(Extracted records)
● ● ● ● ● ● ●
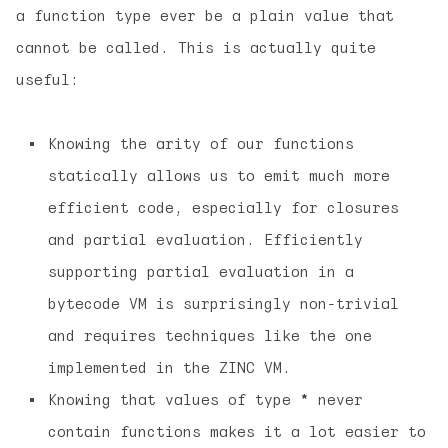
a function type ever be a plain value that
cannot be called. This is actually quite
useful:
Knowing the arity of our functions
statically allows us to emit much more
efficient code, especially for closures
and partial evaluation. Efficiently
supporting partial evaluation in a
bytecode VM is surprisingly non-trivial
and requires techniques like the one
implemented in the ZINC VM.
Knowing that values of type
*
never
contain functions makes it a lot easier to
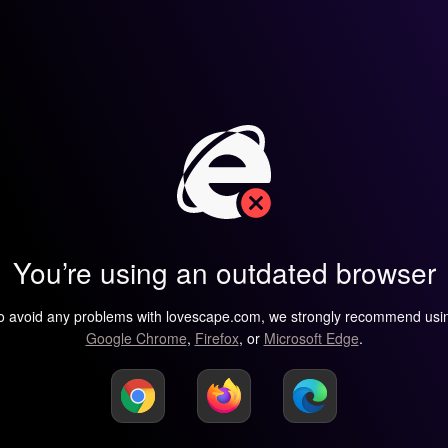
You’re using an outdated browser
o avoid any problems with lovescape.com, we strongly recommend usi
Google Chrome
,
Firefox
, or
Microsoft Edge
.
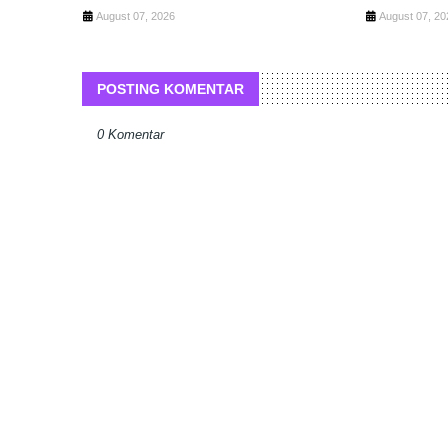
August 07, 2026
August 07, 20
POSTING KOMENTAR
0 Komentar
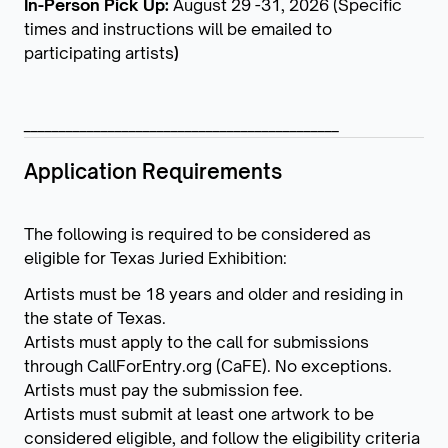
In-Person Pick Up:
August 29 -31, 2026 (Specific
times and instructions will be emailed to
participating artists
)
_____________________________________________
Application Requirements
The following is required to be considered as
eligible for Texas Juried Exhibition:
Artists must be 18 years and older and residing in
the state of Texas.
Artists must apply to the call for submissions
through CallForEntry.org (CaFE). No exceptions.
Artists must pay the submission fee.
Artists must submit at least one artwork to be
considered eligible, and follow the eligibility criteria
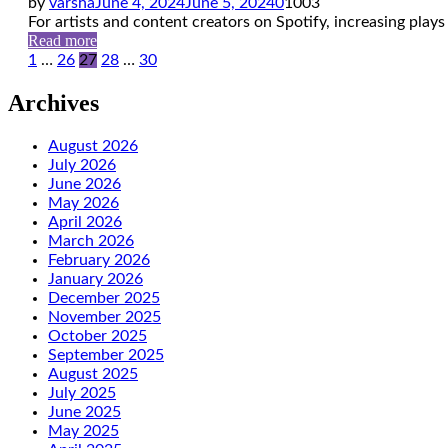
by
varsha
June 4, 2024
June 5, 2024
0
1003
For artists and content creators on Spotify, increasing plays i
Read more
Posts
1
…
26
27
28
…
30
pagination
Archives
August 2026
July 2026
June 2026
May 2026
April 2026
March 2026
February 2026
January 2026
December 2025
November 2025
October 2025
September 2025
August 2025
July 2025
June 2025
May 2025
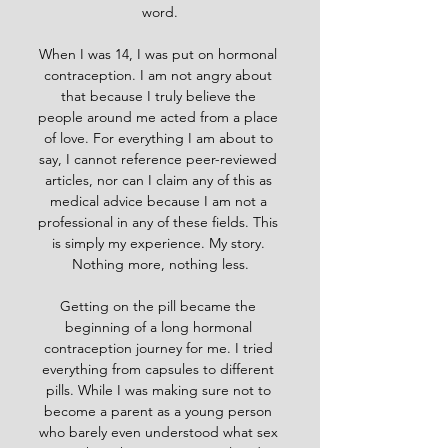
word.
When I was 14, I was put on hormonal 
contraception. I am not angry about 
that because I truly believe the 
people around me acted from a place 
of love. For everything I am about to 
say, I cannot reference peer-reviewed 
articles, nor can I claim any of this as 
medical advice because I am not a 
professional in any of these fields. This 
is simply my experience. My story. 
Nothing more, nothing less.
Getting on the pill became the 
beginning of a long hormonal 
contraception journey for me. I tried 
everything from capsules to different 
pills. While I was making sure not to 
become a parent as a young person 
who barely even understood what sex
● ● ● ● ● ● ●
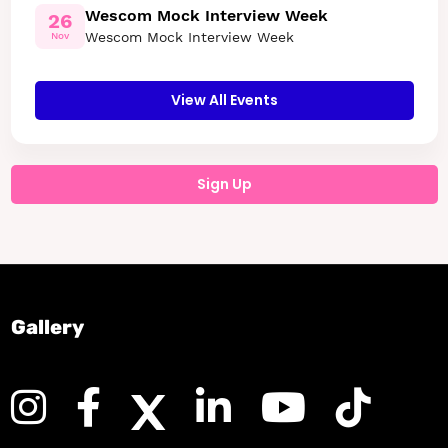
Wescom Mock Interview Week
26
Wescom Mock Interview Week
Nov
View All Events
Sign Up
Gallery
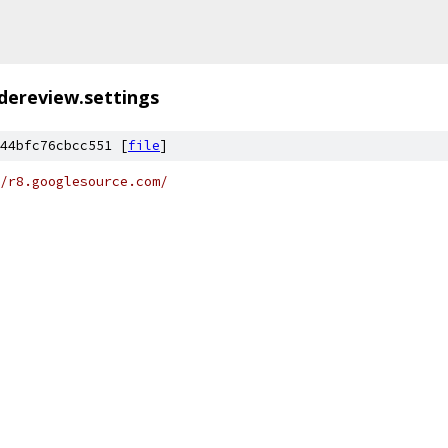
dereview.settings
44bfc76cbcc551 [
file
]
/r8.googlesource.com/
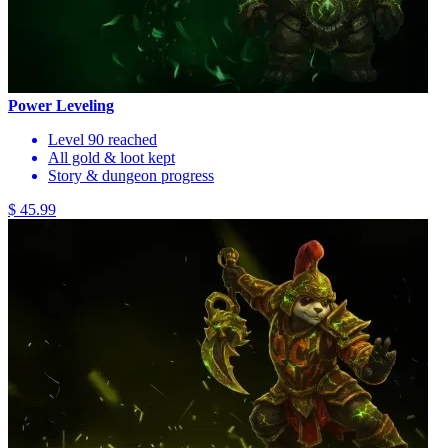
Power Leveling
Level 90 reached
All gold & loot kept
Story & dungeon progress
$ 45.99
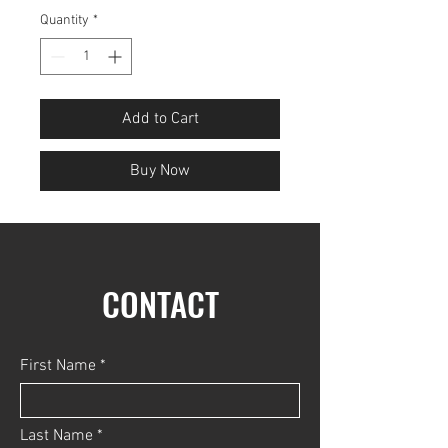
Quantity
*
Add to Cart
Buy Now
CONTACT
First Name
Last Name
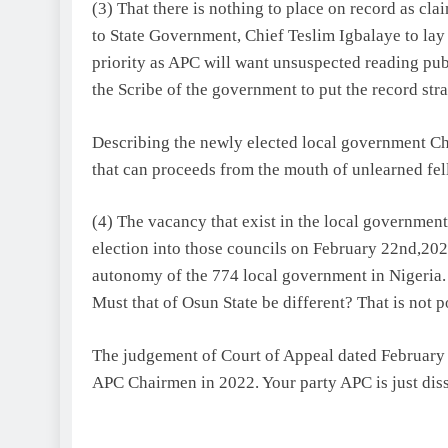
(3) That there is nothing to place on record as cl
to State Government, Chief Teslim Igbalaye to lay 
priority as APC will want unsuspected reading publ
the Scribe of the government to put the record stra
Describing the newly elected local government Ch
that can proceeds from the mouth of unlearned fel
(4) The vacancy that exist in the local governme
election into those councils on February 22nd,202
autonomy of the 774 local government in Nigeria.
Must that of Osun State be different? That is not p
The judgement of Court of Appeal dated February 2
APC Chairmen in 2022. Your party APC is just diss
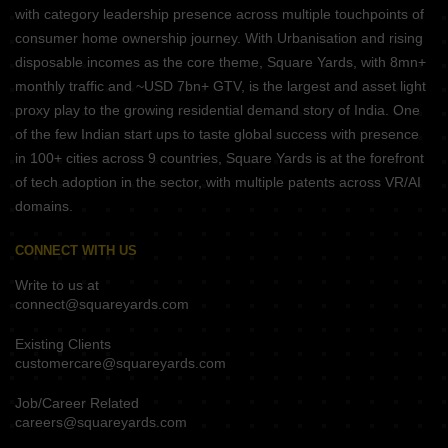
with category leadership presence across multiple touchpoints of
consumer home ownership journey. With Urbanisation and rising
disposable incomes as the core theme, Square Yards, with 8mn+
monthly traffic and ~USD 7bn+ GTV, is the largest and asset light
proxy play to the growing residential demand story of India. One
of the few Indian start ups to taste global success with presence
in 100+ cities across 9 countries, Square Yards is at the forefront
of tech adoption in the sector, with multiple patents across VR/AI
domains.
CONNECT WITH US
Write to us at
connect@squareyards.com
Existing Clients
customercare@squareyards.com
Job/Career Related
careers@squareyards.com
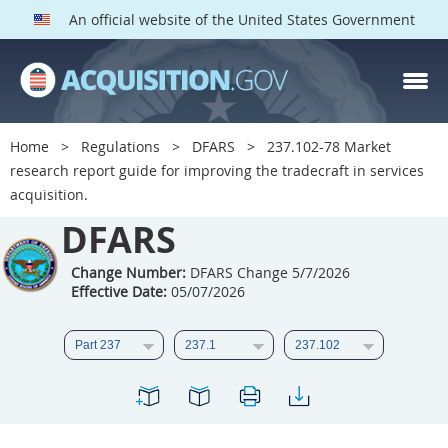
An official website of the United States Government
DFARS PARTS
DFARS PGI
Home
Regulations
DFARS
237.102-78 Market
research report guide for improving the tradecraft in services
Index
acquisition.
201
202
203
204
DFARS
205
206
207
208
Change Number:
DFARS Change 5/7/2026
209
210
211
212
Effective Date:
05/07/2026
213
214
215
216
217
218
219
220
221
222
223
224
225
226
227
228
● ● ● ● ● ● ●
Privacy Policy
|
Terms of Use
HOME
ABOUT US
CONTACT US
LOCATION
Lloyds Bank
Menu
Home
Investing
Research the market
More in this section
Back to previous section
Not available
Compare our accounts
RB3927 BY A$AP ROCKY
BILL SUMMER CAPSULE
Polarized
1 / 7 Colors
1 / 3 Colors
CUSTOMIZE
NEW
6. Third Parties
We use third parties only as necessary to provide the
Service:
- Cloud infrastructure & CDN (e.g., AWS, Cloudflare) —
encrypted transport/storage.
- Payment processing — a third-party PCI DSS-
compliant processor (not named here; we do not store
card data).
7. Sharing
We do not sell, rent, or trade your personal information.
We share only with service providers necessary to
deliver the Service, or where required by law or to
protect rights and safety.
● ● ● ● ● ● ●
▸ Work task: From the records above, extract the lines from the one holding "November 2025" through the one holding "who barely even understood what sex", word for word; omit the pictures.

▸ Expected output:
November 2025
October 2025
September 2025
August 2025
July 2025
June 2025
May 2025
word.
When I was 14, I was put on hormonal 
contraception. I am not angry about 
that because I truly believe the 
people around me acted from a place 
of love. For everything I am about to 
say, I cannot reference peer-reviewed 
articles, nor can I claim any of this as 
medical advice because I am not a 
professional in any of these fields. This 
is simply my experience. My story. 
Nothing more, nothing less.
Getting on the pill became the 
beginning of a long hormonal 
contraception journey for me. I tried 
everything from capsules to different 
pills. While I was making sure not to 
become a parent as a young person 
who barely even understood what sex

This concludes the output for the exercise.